Dependent variable: | |
Rainfall | |
Sine 2pi * Long Date | 22.370*** (5.664) |
Cosine 2pi * Long Date | -54.782*** (9.245) |
Sine 4pi * Long Date | 16.817*** (3.385) |
Cosine 4pi * Long Date | -15.139*** (3.801) |
Maximum Temperature | 10.737 (6.762) |
Minimum Temperature | -22.620*** (3.803) |
Long Date | 0.298 (0.240) |
Constant | 0.676 (390.469) |
Observations | 645 |
R2 | 0.633 |
Adjusted R2 | 0.629 |
Residual Std. Error | 60.364 (df = 637) |
F Statistic | 156.985*** (df = 7; 637) |
Note: | p<0.1; p<0.05; p<0.01 |
Since we are modeling the rainfall using minimum and maximum temperatures, we wanted to build a 3D model. Using a package called plotly, we were able to easily build a model and add a gradient of color to represent the year. The lighter the color, the earlier the time. The model is interactive, so feel free to rotate and zoom in on the points. In terms of time, there does NOT appear to be a relationship with rainfall. The colors on the rainfall axis are evenly distributed. However, there does seem to be relationships between temperature and rainfall. When rainfall is high, the temperatures are low. We also see a relationship between color(year) and temperature. When the color is lighter (earlier years), the temperatures seem to be lower. This is consistent to what was found in the previous report, as it shows and increase in temperature over time.ent to what was found in the previous report, as it shows and increase in temperature over time.

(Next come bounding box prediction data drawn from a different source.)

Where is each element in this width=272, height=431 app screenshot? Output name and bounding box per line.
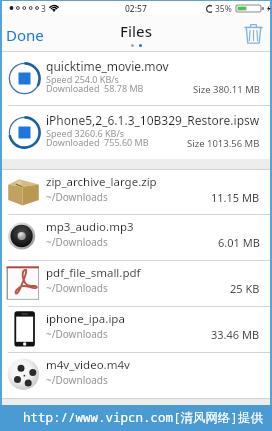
staticText: 02:57 xyxy=(125,3,147,15)
staticText: 3 xyxy=(41,3,46,15)
staticText: Speed 3260.6 KB/s xyxy=(46,127,125,139)
staticText: Downloaded 58.78 MB xyxy=(46,82,144,94)
staticText: Files xyxy=(120,21,152,41)
button[interactable]: m4v_video.m4v xyxy=(2,353,270,398)
button[interactable]: pdf_file_small.pdf xyxy=(2,261,270,306)
staticText: ~/Downloads xyxy=(46,327,108,341)
staticText: 33.46 MB xyxy=(211,327,260,342)
staticText: m4v_video.m4v xyxy=(46,357,130,373)
staticText: ~/Downloads xyxy=(46,281,108,295)
button[interactable]: iPhone5,2_6.1.3_10B329_Restore.ipsw xyxy=(2,106,270,159)
button[interactable]: mp3_audio.mp3 xyxy=(2,215,270,260)
staticText: Downloaded 755.60 MB xyxy=(46,136,149,148)
staticText: 25 KB xyxy=(230,281,260,296)
staticText: quicktime_movie.mov xyxy=(46,58,169,74)
staticText: ~/Downloads xyxy=(46,190,108,204)
staticText: Speed 254.0 KB/s xyxy=(46,73,119,85)
button[interactable]: zip_archive_large.zip xyxy=(2,170,270,214)
button[interactable]: Delete xyxy=(237,17,270,50)
staticText: pdf_file_small.pdf xyxy=(46,265,141,281)
staticText: ~/Downloads xyxy=(46,235,108,249)
staticText: iphone_ipa.ipa xyxy=(46,311,125,327)
staticText: iPhone5,2_6.1.3_10B329_Restore.ipsw xyxy=(46,112,260,128)
staticText: Done xyxy=(6,25,44,45)
button[interactable]: Done xyxy=(2,17,52,51)
staticText: Size 380.11 MB xyxy=(193,83,260,96)
staticText: 6.01 MB xyxy=(218,235,260,250)
staticText: mp3_audio.mp3 xyxy=(46,219,134,235)
staticText: ~/Downloads xyxy=(46,373,108,387)
staticText: Size 1013.56 MB xyxy=(187,137,260,150)
staticText: 11.15 MB xyxy=(211,190,260,205)
button[interactable]: quicktime_movie.mov xyxy=(2,52,270,105)
staticText: zip_archive_large.zip xyxy=(46,174,157,190)
staticText: 35% xyxy=(215,3,232,15)
staticText: http://www.vipcn.com[清风网络]提供 xyxy=(23,409,264,426)
button[interactable]: iphone_ipa.ipa xyxy=(2,307,270,352)
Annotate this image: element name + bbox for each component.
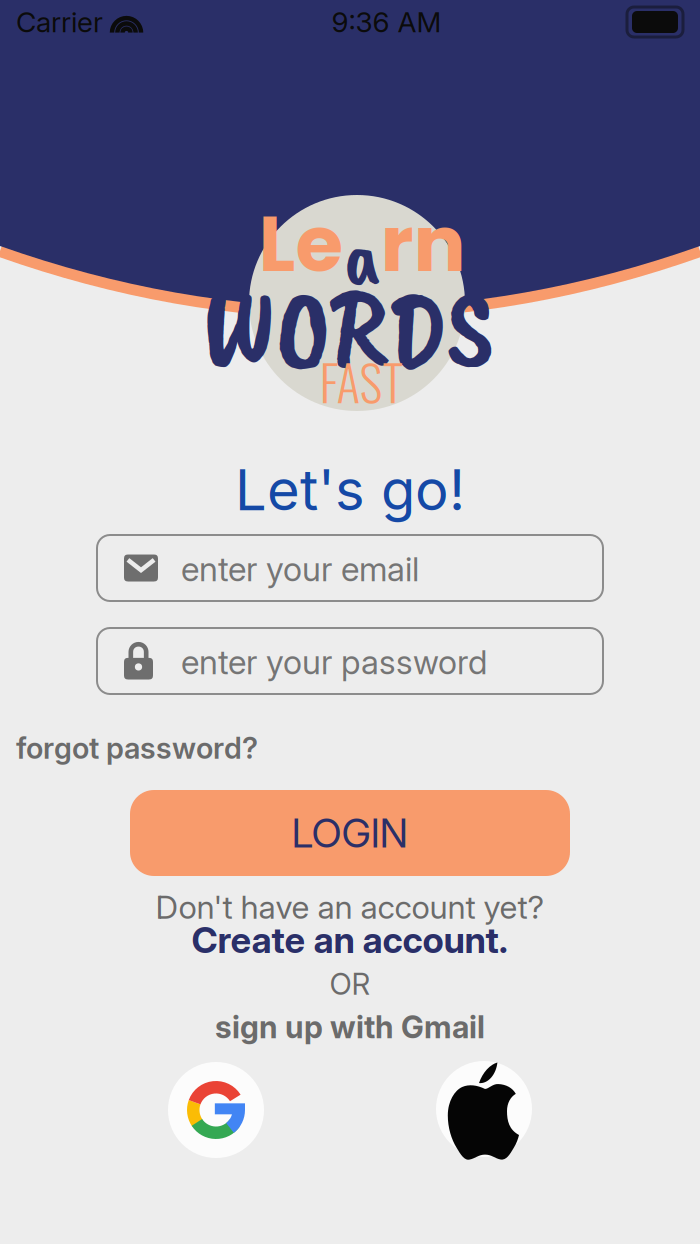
staticText: enter your email <box>181 549 419 589</box>
button[interactable]: Create an account. <box>192 918 508 962</box>
staticText: Carrier <box>16 5 103 39</box>
staticText: Don't have an account yet? <box>156 888 544 926</box>
staticText: LOGIN <box>292 809 408 857</box>
button[interactable]: enter your password <box>97 628 603 694</box>
staticText: Let's go! <box>235 456 465 524</box>
staticText: OR <box>330 966 370 1002</box>
button[interactable]: forgot password? <box>16 730 336 766</box>
staticText: Create an account. <box>192 918 508 962</box>
staticText: forgot password? <box>16 730 258 766</box>
button[interactable]: enter your email <box>97 535 603 601</box>
staticText: FAST <box>320 344 402 418</box>
staticText: WORDS <box>202 256 494 398</box>
button[interactable]: LOGIN <box>130 790 570 876</box>
staticText: 9:36 AM <box>332 5 442 39</box>
button[interactable]: Sign up with Google <box>168 1062 264 1158</box>
staticText: enter your password <box>181 642 487 682</box>
button[interactable]: Sign up with Apple <box>436 1062 532 1158</box>
staticText: a <box>344 202 380 310</box>
staticText: Le <box>258 190 344 298</box>
staticText: sign up with Gmail <box>215 1008 485 1046</box>
staticText: rn <box>380 190 466 298</box>
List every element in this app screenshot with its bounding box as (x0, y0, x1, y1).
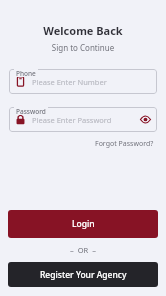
other: Phone (15, 76, 26, 87)
other: Password (15, 114, 26, 125)
button[interactable]: Register Your Agency (8, 262, 158, 287)
button[interactable]: Password (9, 107, 157, 132)
other: Show password (140, 114, 151, 125)
staticText: Login (72, 218, 95, 230)
button[interactable]: Phone (9, 69, 157, 94)
staticText: Password (16, 107, 46, 115)
staticText: Welcome Back (0, 23, 166, 38)
staticText: Sign to Continue (0, 42, 166, 53)
button[interactable]: Show password (140, 114, 151, 125)
staticText: Phone (16, 69, 36, 77)
button[interactable]: Login (8, 210, 158, 238)
button[interactable]: Forgot Password? (93, 137, 156, 151)
staticText: Please Enter Password (32, 115, 140, 125)
staticText: Forgot Password? (95, 139, 154, 149)
staticText: Register Your Agency (40, 269, 127, 281)
staticText: Please Enter Number (32, 77, 151, 87)
staticText: – OR – (0, 245, 166, 255)
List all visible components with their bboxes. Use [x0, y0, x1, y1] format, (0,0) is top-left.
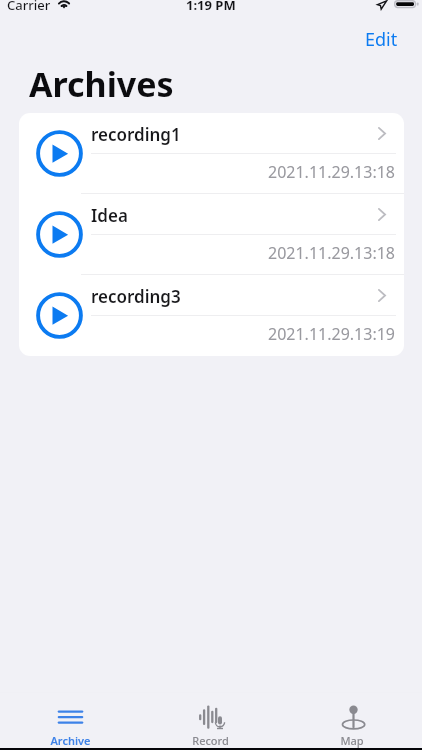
button[interactable]: Archive tab	[0, 703, 140, 748]
button[interactable]: Edit	[343, 18, 422, 51]
button[interactable]: recording1	[19, 113, 404, 194]
staticText: recording1	[91, 123, 181, 146]
staticText: Edit	[365, 27, 398, 46]
button[interactable]: Map tab	[281, 703, 422, 748]
staticText: Record	[192, 733, 229, 748]
staticText: 1:19 PM	[186, 0, 236, 14]
button[interactable]: Record tab	[140, 703, 281, 748]
staticText: 2021.11.29.13:19	[268, 323, 395, 345]
staticText: Map	[340, 733, 364, 748]
staticText: Idea	[91, 204, 128, 227]
staticText: Archive	[50, 733, 91, 748]
button[interactable]: recording3	[19, 275, 404, 356]
staticText: 2021.11.29.13:18	[268, 242, 395, 264]
button[interactable]: Idea	[19, 194, 404, 275]
staticText: recording3	[91, 285, 181, 308]
staticText: Archives	[29, 61, 174, 107]
staticText: Carrier	[7, 0, 51, 14]
staticText: 2021.11.29.13:18	[268, 161, 395, 183]
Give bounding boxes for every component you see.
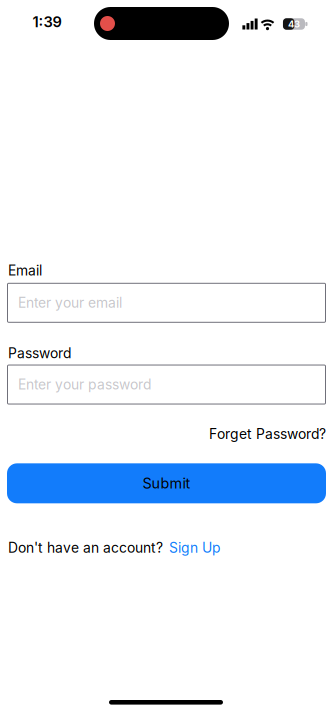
staticText: Enter your password bbox=[18, 376, 151, 393]
staticText: 43 bbox=[288, 18, 300, 30]
staticText: Don't have an account? bbox=[8, 539, 163, 556]
staticText: Submit bbox=[142, 475, 190, 492]
staticText: Email bbox=[8, 262, 42, 279]
staticText: Enter your email bbox=[18, 294, 122, 311]
button[interactable]: Enter your email bbox=[7, 283, 326, 323]
staticText: Sign Up bbox=[169, 539, 220, 556]
button[interactable]: Enter your password bbox=[7, 365, 326, 405]
button[interactable]: Submit bbox=[7, 463, 326, 503]
staticText: Forget Password? bbox=[209, 426, 326, 442]
staticText: Password bbox=[8, 345, 71, 362]
button[interactable]: Sign Up bbox=[169, 539, 220, 556]
button[interactable]: Forget Password? bbox=[209, 426, 326, 442]
staticText: 1:39 bbox=[32, 13, 62, 31]
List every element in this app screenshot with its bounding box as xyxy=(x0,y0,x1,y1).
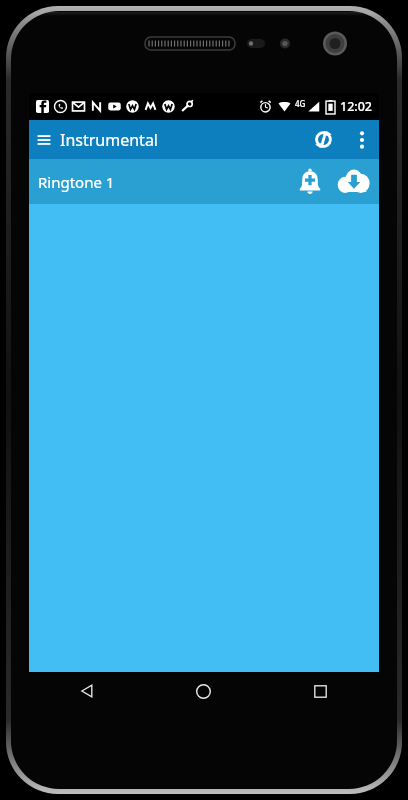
button[interactable]: Set as ringtone xyxy=(289,159,331,204)
button[interactable]: Home xyxy=(145,672,262,710)
button[interactable]: Back xyxy=(29,672,145,710)
button[interactable]: Recent apps xyxy=(262,672,379,710)
staticText: Instrumental xyxy=(60,129,159,151)
button[interactable]: Refresh xyxy=(301,120,345,159)
button[interactable]: More options xyxy=(345,120,379,159)
staticText: 12:02 xyxy=(340,98,373,115)
button[interactable]: Download xyxy=(331,159,377,204)
staticText: 4G xyxy=(295,98,306,109)
button[interactable]: Ringtone 1 xyxy=(29,159,379,204)
staticText: Ringtone 1 xyxy=(38,172,115,192)
button[interactable]: Instrumental xyxy=(29,120,301,159)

All of our models are very similar in their ability to predict rainfall. For each of our models, our adjusted R-squares were around .63 with little variation. Since they were all so close, choosing a model was a little difficult. We chose to go with the model using sines, cosines and temperatures. This model was in the middle in terms of simplicity and R-squared value. From looking at all the models, there does not appear to be a significant change in rainfall over time, however there does seem to be a periodicity within the year. It would be helpful to know more information on the outliers we removed, like why there was a value of 100 millimeters of rain in December, when that appears to be the dry season. Is that value a human error, or just a unnatural month of rain? It would also be nice to know how the data was collected and if it was collected consistently.